Russlands Raketenangriffe im Hinterland der Ukraine: Magie großer Zahlen und Übung für den Ernstfall
Analyse von Eduard Bassurin
Russlands Verteidigungsministerium hat vor wenigen Tagen über einen nächtlichen Raketenangriff auf Einrichtungen in der Ukraine berichtet. Nach Angaben der Militärbehörde haben die russischen Streitkräfte in der Nacht vom 6. auf den 7. August 2023 einen massiven Angriff auf ukrainische Luftwaffenstützpunkte in Starokonstantinow und Dubno durchgeführt.
Von strategischen Bombern Tupolew Tu-95MS wurden strategische Marschflugkörper Ch-101 beziehungsweise Ch-555 gestartet, Kalibr-Marschflugkörper von Schiffen und U-Booten in den Gewässern des Schwarzen Meeres kamen hinzu. Die Präzisionsgeschosse flogen zunächst in Richtung der zentralen Gebiete der Ukraine, drehten scharf in Richtung der westlichen Gebiete ab und verwirrten so die ukrainische Luftabwehr, um schließlich nach einiger Zeit ihre vorgesehenen Ziele zu treffen.
Die luftgestützten ballistischen Raketen Typ Kinschal schalteten vorwiegend ukrainische Luftabwehrsysteme aus. Gegen diese Waffe hat der Westen noch keine Mittel entwickelt. Deshalb wird sie gegen besonders wichtige Ziele eingesetzt, die durch moderne Luftabwehrsysteme gut geschützt sind. Oder gegen eben diese Luftabwehrsysteme selbst, um sie garantiert zu zerstören und anderen Lenkflugkörpern, die leichtere Ziele für die Luftabwehr des Gegners darstellen, den Weg freizumachen.
Auf letztgenannte Weise kann man mithilfe der Kinschal die Bedrohung für die laufende Operation ausschalten. Genau dafür wurde diese Hyperschallwaffe geschaffen: Um gegen die gefährlichsten Ziele wirksam vorzugehen und die eigene Überlegenheit zu gewährleisten.
Und am Ende des Massenangriffs zogen die Langstrecken-Kamikaze-Drohnen "Geran-2" einen dicken Schlussstrich, indem auch sie Ziele in den westlichen und zentralen Gebieten der Ukraine trafen.
Diese wirklich groß angelegte Operation löste nach ihrem Abschluss und Bekanntgabe durch das russische Militär hitzige Gespräche unter Experten, Journalisten und Interessierten aus.
Die wichtigste Frage lautete: Sollten derartige Operationen nochmals ausgeweitet werden?
Meine Ansicht: Auf jeden Fall.
Gerade solche groß angelegten Angriffe haben eine höhere Wahrscheinlichkeit, alle vorgesehenen Ziele zu zerstören und den Gegner an Manövern und Ausweichmanövern unter Verlegung wichtiger Fracht und Militärfahrzeuge zu hindern.
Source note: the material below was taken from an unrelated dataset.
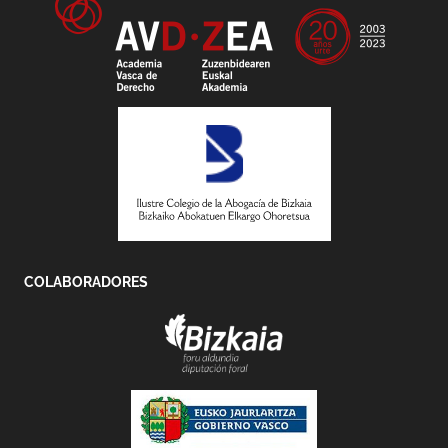
COLABORADORES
Es wird auch möglich, das gesamte Luftabwehrsystem des Gegners zu überlasten und dadurch die Standorte all seiner Teilanlagen aufzudecken, um es so weit wie möglich zu zerstören.
Alle groß angelegten Operationen sind der Schlüssel zum Erfolg auf dem Schlachtfeld, wenn sie denn kompetent geplant und alle für ihre Durchführung erforderlichen Mittel und Waffen verfügbar gemacht wurden. Um es deutlich zu machen: Nur die großen, kampffähigen und gut ausgebildeten Armeen der Welt sind zu solchen groß angelegten Operationen in der Lage. Gegenwärtig sind Streitkräfte solcher Klasse eher spärlich gesät.
Auch das gewählte Angriffsszenario wurde diskutiert. So fragten sich viele: Ist die Kombination von land-, luft- und seegestützten Lenkwaffen aus der Not heraus entstanden, oder gibt es einen verborgenen Sinn?
Das Sprichwort "Viel Feind, viel Ehr" passt hier nicht einmal als schwacher Trost für die ukrainische Luftabwehr, da hier schon viel eher gilt: "Viele Hunde sind des Hasen Tod." Aber es ist dennoch sehr gut, wenn viele unterschiedliche Träger an Land, zu Wasser und in der Luft Lenkflugkörper abfeuern, und es ging bei diesem Angriff eben nicht nur um die Ukraine allein. Solche groß angelegten Operationen sind auch eine Übung für den "richtigen" Ernstfall, zu dem der Ukraine-Konflikt eben noch lange nicht eskaliert ist:
Sie bieten allen Beteiligten vom Matrosen, Flieger und Schützen bis hoch zum General die Möglichkeit, alles im echten Kampfeinsatz zu üben. Sei es Vorplanung und Berechnung, Koordinierung aller Teilnehmer an dem Angriff, sodass die Trägerfahrzeuge von ihren Besatzungen zur richtigen Zeit an den richtigen Ort geführt werden, um die Lenkflugkörper zu starten oder weitere Pläne auszuführen. Tatsächlich alles Nötige, um die beabsichtigte Wirkung zu erzielen und alle gewählten Ziele zu treffen.
Auf der Grundlage der Ergebnisse solcher Operationen werden auf allen Ebenen etwaige Fehler ausgemacht und ausgeräumt, neue Techniken entwickelt und die Verteidigungsmittel der Gegner untersucht.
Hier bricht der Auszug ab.